Ab diesem Zeitpunkt beginnen auch die Verjährungsfristen zu laufen. Insgesamt war das Kartell von 1997 bis 2011 aktiv. Für Langbein ist es daher wichtig, bereits bis spätestens Mitte des Jahres aktiv zu werden. Denn der beliebteste Einwand aller Kartellanten ist, dass der Anspruch bereits verjährt sei. Weshalb diese auch immer versuchen, Klagen der Geschädigten so lang wie möglich durch Verhandlungen und Vertröstungen zu verzögern. Für seinen Wiener Anwaltskollegen Dr. Stephan Polster wird die Sache nicht so heiß gegessen wie gekocht. Für die in Österreich eingeklagten Kartellschäden gelte österreichisches Recht. Da beginnt die dreijährige Klagsfrist erst mit Kenntnis des Schadens und des Schädigers zu laufen. Ein Schaden müsse daher erst binnen drei Jahren ab Veröffentlichung des EU-Bußgeldbescheides eingeklagt werden.

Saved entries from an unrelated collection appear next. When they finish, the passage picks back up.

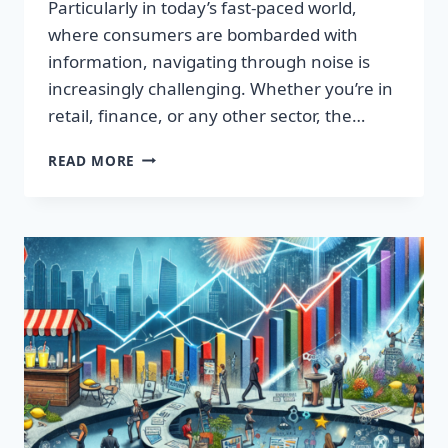
Particularly in today’s fast-paced world,
where consumers are bombarded with
information, navigating through noise is
increasingly challenging. Whether you’re in
retail, finance, or any other sector, the…
IGNITE
READ MORE
YOUR
SUCCESS:
TRANSFORMATIVE
WORDS
THAT
CAPTIVATE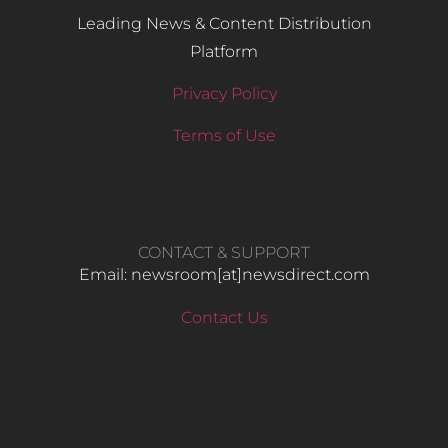
Leading News & Content Distribution
Platform
Privacy Policy
Terms of Use
CONTACT & SUPPORT
Email: newsroom[at]newsdirect.com
Contact Us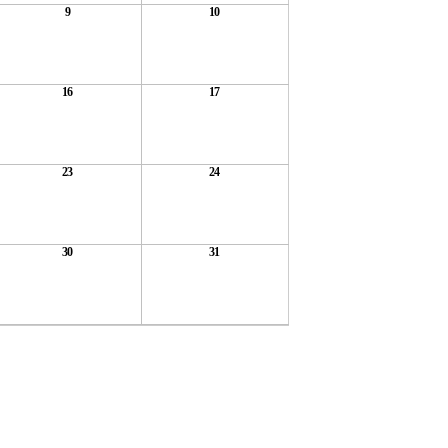
9
10
16
17
23
24
30
31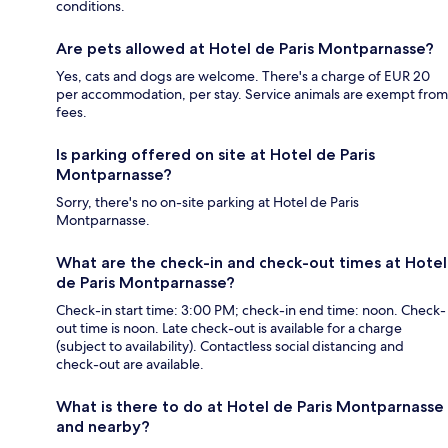
conditions.
Are pets allowed at Hotel de Paris Montparnasse?
Yes, cats and dogs are welcome. There's a charge of EUR 20
per accommodation, per stay. Service animals are exempt from
fees.
Is parking offered on site at Hotel de Paris
Montparnasse?
Sorry, there's no on-site parking at Hotel de Paris
Montparnasse.
What are the check-in and check-out times at Hotel
de Paris Montparnasse?
Check-in start time: 3:00 PM; check-in end time: noon. Check-
out time is noon. Late check-out is available for a charge
(subject to availability). Contactless social distancing and
check-out are available.
What is there to do at Hotel de Paris Montparnasse
and nearby?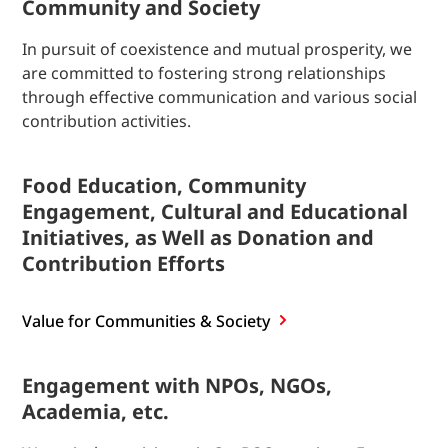
Community and Society
In pursuit of coexistence and mutual prosperity, we
are committed to fostering strong relationships
through effective communication and various social
contribution activities.
Food Education, Community
Engagement, Cultural and Educational
Initiatives, as Well as Donation and
Contribution Efforts
Value for Communities & Society
Engagement with NPOs, NGOs,
Academia, etc.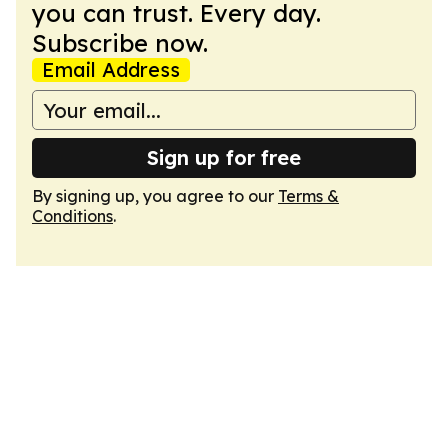
you can trust. Every day.
Subscribe now.
Email Address
Sign up for free
By signing up, you agree to our
Terms &
Conditions
.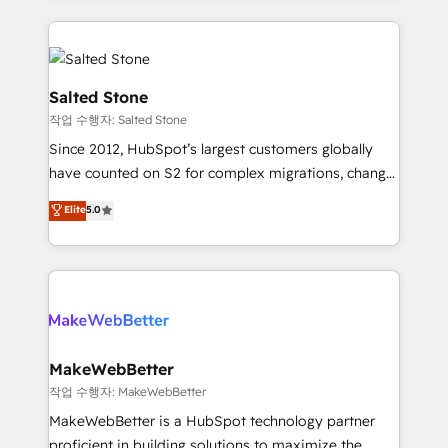
obsessed INSIDEA helps growing companies turn
technical agency for a growth problem. Hire a
HubSpot into a revenue engine. We onboard your
partner built to solve both.
team, migrate your data, and build AI-powered
workflows that drive adoption from week one, in
Salted Stone
your time zone. What we do: ➤ Onboarding: Live in
작업 수행자: Salted Stone
weeks, with workflows built around your business,
Since 2012, HubSpot’s largest customers globally
not a template. ➤ Migration: Move from any legacy
have counted on S2 for complex migrations, change
CRM. Zero downtime, full data integrity. ➤
management, systems integration, and creative
Implementation: Configure HubSpot to run your
Elite
5.0
solutions that deliver measurable impact and
revenue process. Sales, marketing, and service wired
transform brand experiences As one of the few full-
together. ➤ AI and Integrations: Layer Breeze AI,
service creative agencies in the HubSpot
custom agents, and APIs to remove manual work. ➤
ecosystem, we blend strategy, technology, & award-
Ongoing Management: Monthly tune-ups, feature
winning design to build scalable, globally
rollouts, adoption coaching. Buying HubSpot,
regionalized HubSpot websites, integrated
switching to it, or reviving a stale portal? We are
marketing campaigns, & RevOps frameworks that
MakeWebBetter
built for the work.
fuel long-term success We connect the entire
작업 수행자: MakeWebBetter
customer lifecycle through seamless integrations,
MakeWebBetter is a HubSpot technology partner
ensure long-term adoption with change-
proficient in building solutions to maximize the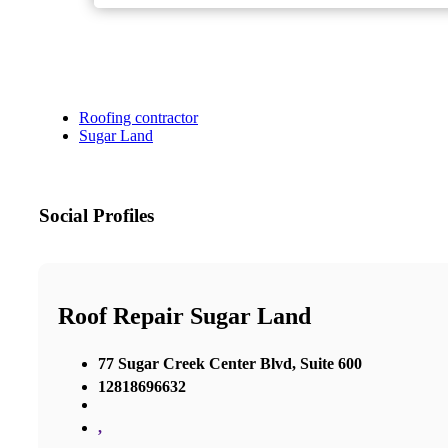
Roofing contractor
Sugar Land
Social Profiles
Roof Repair Sugar Land
77 Sugar Creek Center Blvd, Suite 600
12818696632
,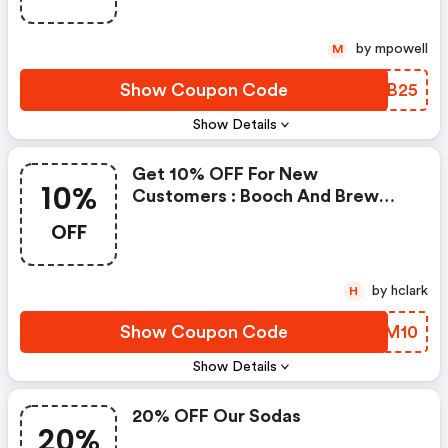
by mpowell
M
Show Coupon Code
ZWIB25
Show Details
Get 10% OFF For New
10%
Customers : Booch And Brew
Promo Code
OFF
by hclark
H
Show Coupon Code
YHKM10
Show Details
20% OFF Our Sodas
20%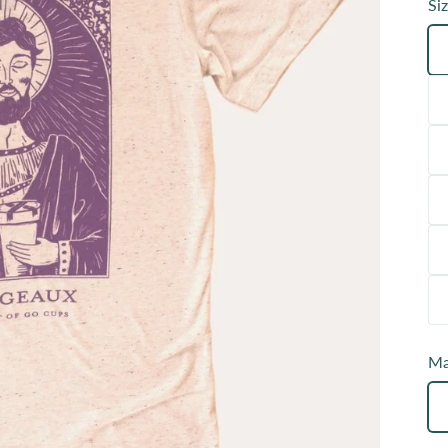
Siz
Ma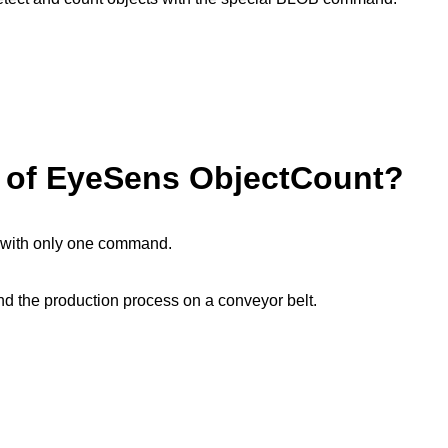
e of EyeSens ObjectCount?
s with only one command.
n and the production process on a conveyor belt.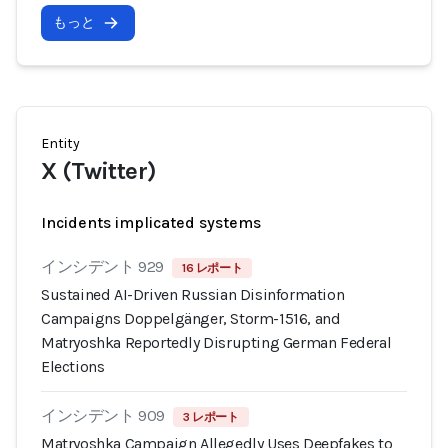
もっと
Entity
X (Twitter)
Incidents implicated systems
インシデント 929
16 レポート
Sustained AI-Driven Russian Disinformation
Campaigns Doppelgänger, Storm-1516, and
Matryoshka Reportedly Disrupting German Federal
Elections
インシデント 909
3 レポート
Matryoshka Campaign Allegedly Uses Deepfakes to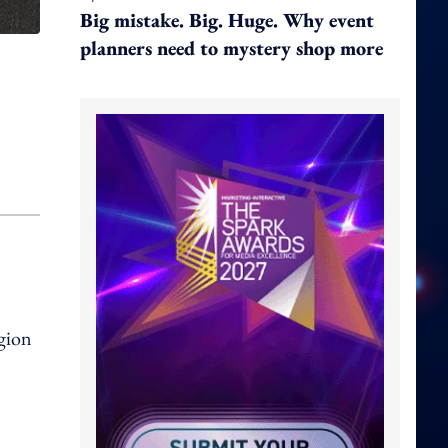
Big mistake. Big. Huge. Why event
planners need to mystery shop more
gion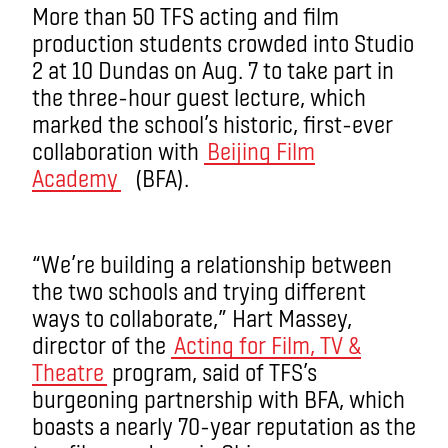
More than 50 TFS acting and film
production students crowded into Studio
2 at 10 Dundas on Aug. 7 to take part in
the three-hour guest lecture, which
marked the school’s historic, first-ever
collaboration with
Beijing Film
Academy
(BFA).
“We’re building a relationship between
the two schools and trying different
ways to collaborate,” Hart Massey,
director of the
Acting for Film, TV &
Theatre
program, said of TFS’s
burgeoning partnership with BFA, which
boasts a nearly 70-year reputation as the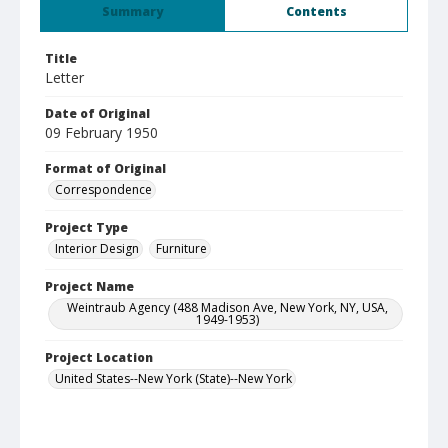
Summary
Contents
Title
Letter
Date of Original
09 February 1950
Format of Original
Correspondence
Project Type
Interior Design
Furniture
Project Name
Weintraub Agency (488 Madison Ave, New York, NY, USA,
1949-1953)
Project Location
United States--New York (State)--New York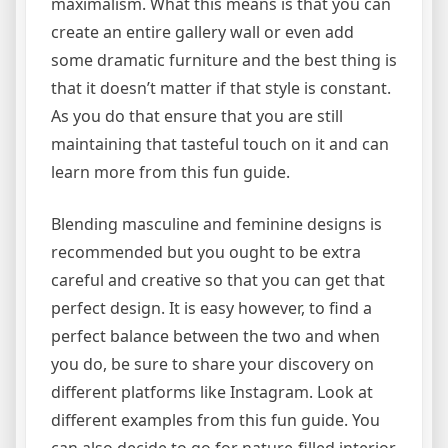
maximalism. What this means is that you can
create an entire gallery wall or even add
some dramatic furniture and the best thing is
that it doesn’t matter if that style is constant.
As you do that ensure that you are still
maintaining that tasteful touch on it and can
learn more from this fun guide.
Blending masculine and feminine designs is
recommended but you ought to be extra
careful and creative so that you can get that
perfect design. It is easy however, to find a
perfect balance between the two and when
you do, be sure to share your discovery on
different platforms like Instagram. Look at
different examples from this fun guide. You
can also decide to go for nature-filled interior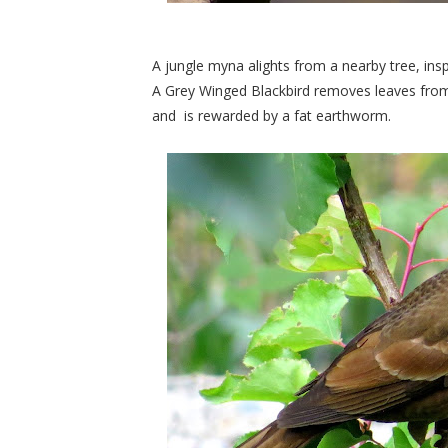
A jungle myna alights from a nearby tree, ins
A Grey Winged Blackbird removes leaves from 
and
is rewarded by a fat earthworm.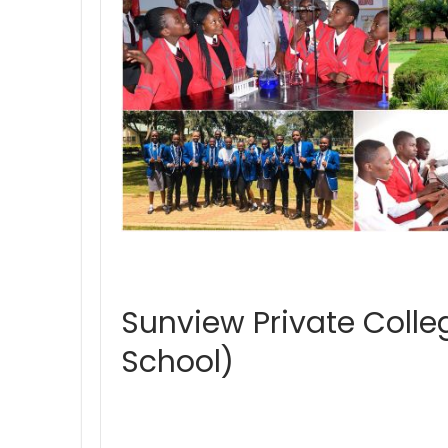
Sunview Private Coll
School)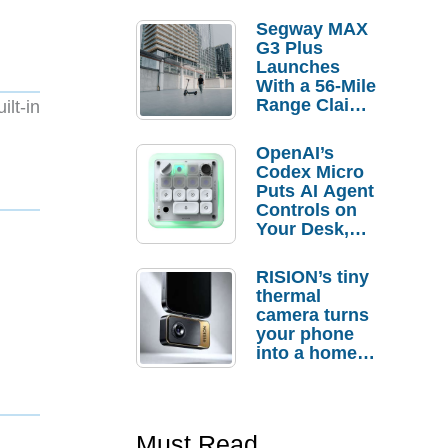
Segway MAX
G3 Plus
Launches
With a 56-Mile
Range Claim
lt-in
and $350 Pre-
Order
OpenAI’s
Savings
Codex Micro
Puts AI Agent
Controls on
Your Desk,
But Who
Actually
RISION’s tiny
Needs It?
thermal
camera turns
your phone
into a home
troubleshooti
ng tool
Must Read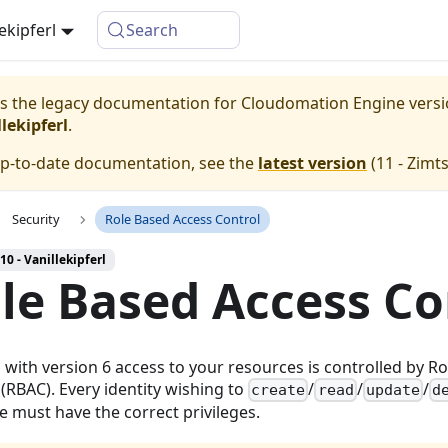
lekipferl
Search
 is the legacy documentation for Cloudomation
Engine
vers
lekipferl
.
up-to-date documentation, see the
latest version
(
11 - Zimt
Security
Role Based Access Control
10 - Vanillekipferl
le Based Access Co
g with version 6 access to your resources is controlled by R
 (RBAC). Every identity wishing to
/
/
/
create
read
update
d
e must have the correct privileges.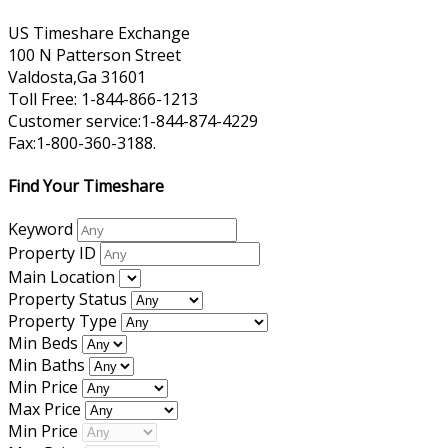
US Timeshare Exchange
100 N Patterson Street
Valdosta,Ga 31601
Toll Free: 1-844-866-1213
Customer service:1-844-874-4229
Fax:1-800-360-3188.
Find Your Timeshare
Keyword
Property ID
Main Location
Property Status
Property Type
Min Beds
Min Baths
Min Price
Max Price
Min Price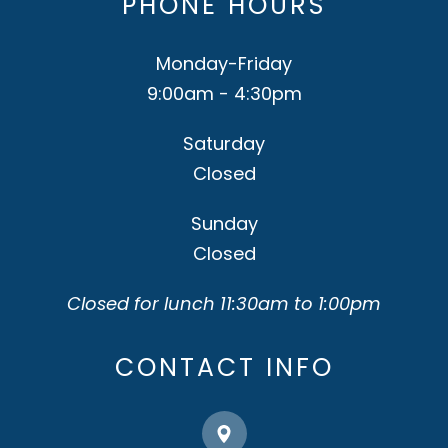
PHONE HOURS
Monday-Friday
9:00am - 4:30pm
Saturday
Closed
Sunday
Closed
Closed for lunch 11:30am to 1:00pm
CONTACT INFO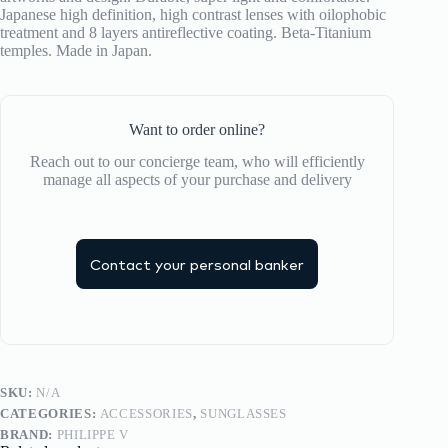
Japanese high definition, high contrast lenses with oilophobic
treatment and 8 layers antireflective coating. Beta-Titanium
temples. Made in Japan.
Want to order online?
Reach out to our concierge team, who will efficiently
manage all aspects of your purchase and delivery
Contact your personal banker
SKU:
N/A
CATEGORIES:
ACCESSORIES
,
SUNGLASSES
BRAND:
PHILIPPE V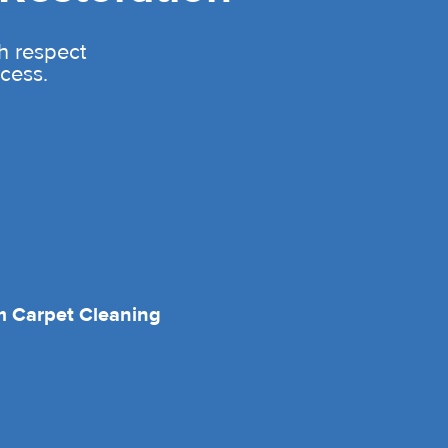
th respect
cess.
 Carpet Cleaning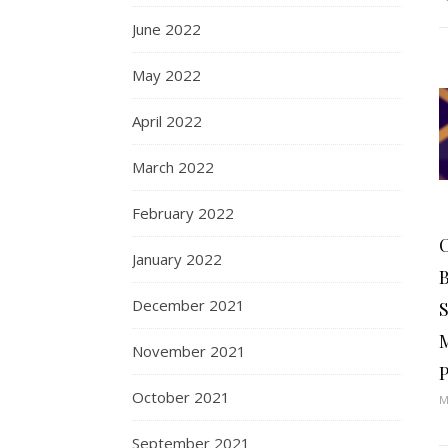
June 2022
May 2022
April 2022
March 2022
February 2022
January 2022
December 2021
S
November 2021
P
October 2021
M
September 2021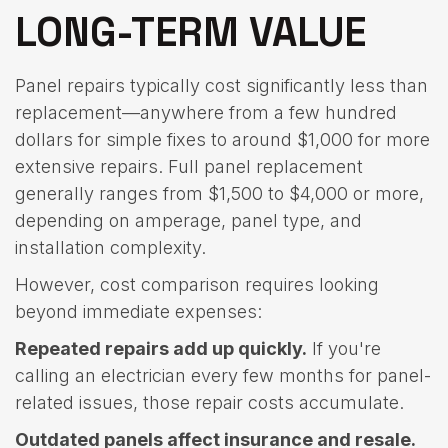
LONG-TERM VALUE
Panel repairs typically cost significantly less than
replacement—anywhere from a few hundred
dollars for simple fixes to around $1,000 for more
extensive repairs. Full panel replacement
generally ranges from $1,500 to $4,000 or more,
depending on amperage, panel type, and
installation complexity.
However, cost comparison requires looking
beyond immediate expenses:
Repeated repairs add up quickly.
If you're
calling an electrician every few months for panel-
related issues, those repair costs accumulate.
Outdated panels affect insurance and resale.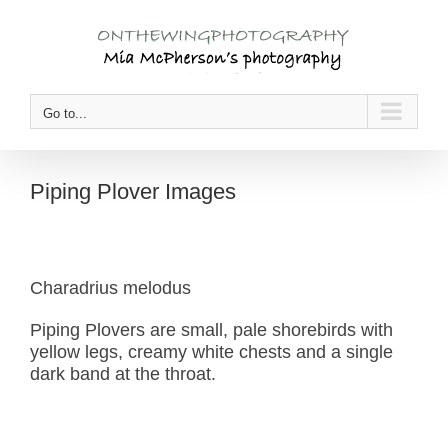
Skip
to
content
Go to...
Piping Plover Images
Charadrius melodus
Piping Plovers are small, pale shorebirds with
yellow legs, creamy white chests and a single
dark band at the throat.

Ökonometrische Berechnung des Schadens

Heikel ist jedenfalls die individuelle Schadensberechnung. Aus deutscher Sicht muss dafür eine ökonometrische Berechnung vorgenommen werden. Mit der wird anhand einer von einem Sachverständigen zu erstellenden Datenbank der hypothetische Einkaufspreis ohne Kartell dem damals tatsächlich bezahlten Preis abzüglich aller Rabatte gegenübergestellt. "Da sind dann auch versteckte Rabatte beim Eintausch des Gebrauchten zu berücksichtigen", glaubt Weinberger, dass bei einer exakten Berücksichtigung aller Rabattkomponenten ein Gutachten in vielen Fällen zum Ergebnis gelangen wird, dass "gar kein Schaden eingetreten ist".

Musterprozess abwarten

Anwalt Polster beurteilt dies naturgemäß optimistischer. Denn die neue EU-Rechtslage sieht ausdrücklich eine richterliche Schadensschätzung vor. Und dieses Ermessen wird von Österreichs Gerichten erfahrungsgemäß einer peniblen Erörterung jedes einzelnen Lkw-Einkaufes vorgezogen. Sinnvoll sei es daher, vorerst die Erfahrungen eines deutschen Musterprozesses abzuwarten. Danach können die österreichischen Kläger und die vom Gericht zu ernennenden Sachverständigen bereits diese Gutachten berücksichtigen.

Solidarhaftung

Der Wiener Anwalt Mag. Eric Breiteneder geht da noch einen Schritt weiter. Er nützt die Solidarhaftung aller Kartellanten, um mit Unterstützung eines holländischen Kollegen alle Kartellschäden -unabhängig vom jeweiligen Lieferanten - gegen DAF in Holland einzuklagen. "Die können sich dann untereinander regressieren". Diese Variante hat den Vorteil, dass sich dadurch keinösterreichischer Lkw-Käufer das Wohlwollen seines heimischen Stammlieferanten verscherzt. Von dieser Solidarhaftung ist nur MAN ausgenommen. Als "Kronzeuge" des Kartellverfahrens genießen die Deutschen das Privileg, ihre Fälle ganz individuell lösen zu können, ohne für die Kartellschäden der anderen Kartellanten zu haften.